> [How to complete this task]: Copy the listing in full and exactly, omitting its images.

> [Data records]:
▽
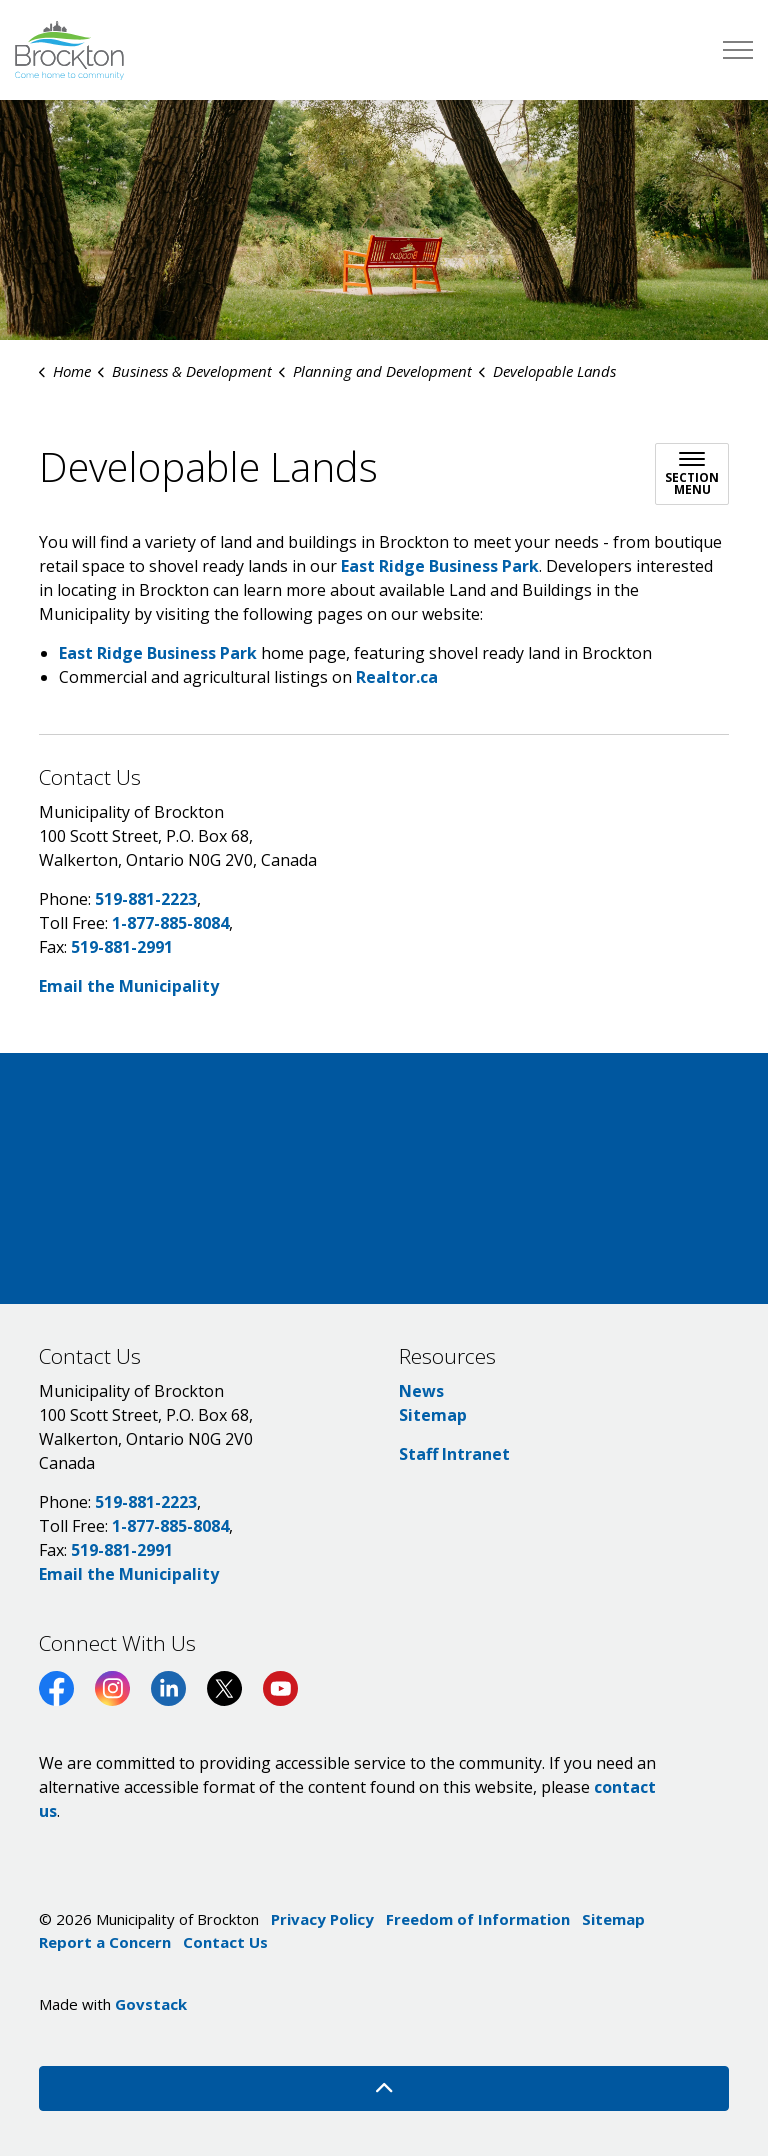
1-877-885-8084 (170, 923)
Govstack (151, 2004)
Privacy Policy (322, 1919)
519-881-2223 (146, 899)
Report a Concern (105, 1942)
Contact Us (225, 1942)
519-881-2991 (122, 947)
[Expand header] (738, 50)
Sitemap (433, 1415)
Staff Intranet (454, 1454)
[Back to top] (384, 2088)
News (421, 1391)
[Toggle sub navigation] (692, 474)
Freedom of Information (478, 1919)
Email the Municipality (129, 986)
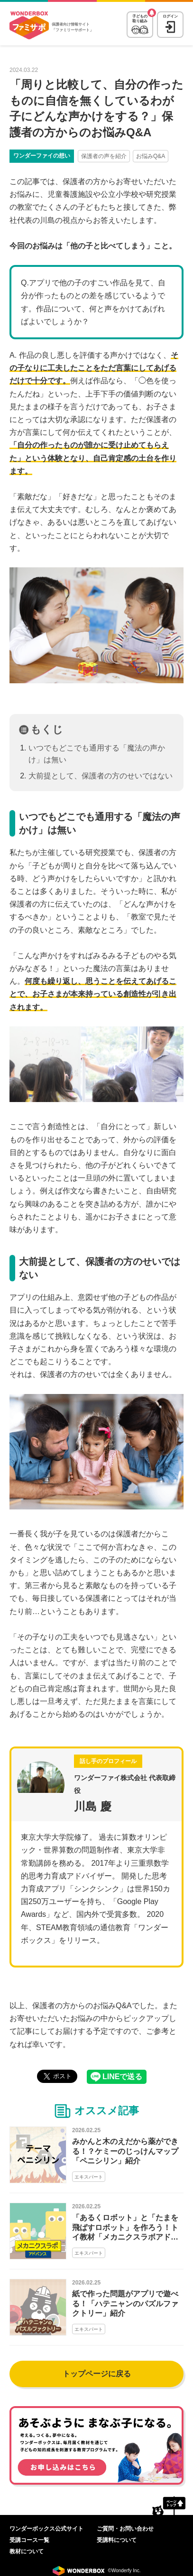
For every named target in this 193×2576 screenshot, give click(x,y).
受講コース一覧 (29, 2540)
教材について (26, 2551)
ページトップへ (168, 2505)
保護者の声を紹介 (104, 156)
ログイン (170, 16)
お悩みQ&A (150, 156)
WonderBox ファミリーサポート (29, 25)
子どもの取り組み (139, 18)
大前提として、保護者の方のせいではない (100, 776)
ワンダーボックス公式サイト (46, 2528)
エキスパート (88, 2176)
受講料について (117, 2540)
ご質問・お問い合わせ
△
> [Written answer]:
1-877-885-8084 (170, 923)
Govstack (151, 2004)
Privacy Policy (322, 1919)
519-881-2223 (146, 899)
Report a Concern (105, 1942)
Contact Us (225, 1942)
519-881-2991 (122, 947)
[Expand header] (738, 50)
Sitemap (433, 1415)
Staff Intranet (454, 1454)
[Back to top] (384, 2088)
News (421, 1391)
[Toggle sub navigation] (692, 474)
Freedom of Information (478, 1919)
Email the Municipality (129, 986)
For every named target in this 193×2576 screenshot, give click(x,y).
受講コース一覧 (29, 2540)
教材について (26, 2551)
ページトップへ (168, 2505)
保護者の声を紹介 (104, 156)
ログイン (170, 16)
お悩みQ&A (150, 156)
WonderBox ファミリーサポート (29, 25)
子どもの取り組み (139, 18)
大前提として、保護者の方のせいではない (100, 776)
ワンダーボックス公式サイト (46, 2528)
エキスパート (88, 2176)
受講料について (117, 2540)
ご質問・お問い合わせ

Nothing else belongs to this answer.